Dataset records

-=-=-=-=-

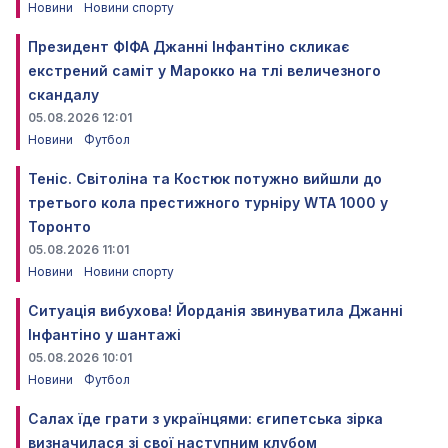
Новини
Новини спорту
Президент ФІФА Джанні Інфантіно скликає
екстрений саміт у Марокко на тлі величезного
скандалу
05.08.2026 12:01
Новини
Футбол
Теніс. Світоліна та Костюк потужно вийшли до
третього кола престижного турніру WTA 1000 у
Торонто
05.08.2026 11:01
Новини
Новини спорту
Ситуація вибухова! Йорданія звинуватила Джанні
Інфантіно у шантажі
05.08.2026 10:01
Новини
Футбол
Салах їде грати з українцями: єгипетська зірка
визначилася зі свої наступним клубом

-=-=-=-=-

== Work order ==
Write out the data above precisely. Pictures stay out.

== The answer ==
Новини
Новини спорту
Президент ФІФА Джанні Інфантіно скликає
екстрений саміт у Марокко на тлі величезного
скандалу
05.08.2026 12:01
Новини
Футбол
Теніс. Світоліна та Костюк потужно вийшли до
третього кола престижного турніру WTA 1000 у
Торонто
05.08.2026 11:01
Новини
Новини спорту
Ситуація вибухова! Йорданія звинуватила Джанні
Інфантіно у шантажі
05.08.2026 10:01
Новини
Футбол
Салах їде грати з українцями: єгипетська зірка
визначилася зі свої наступним клубом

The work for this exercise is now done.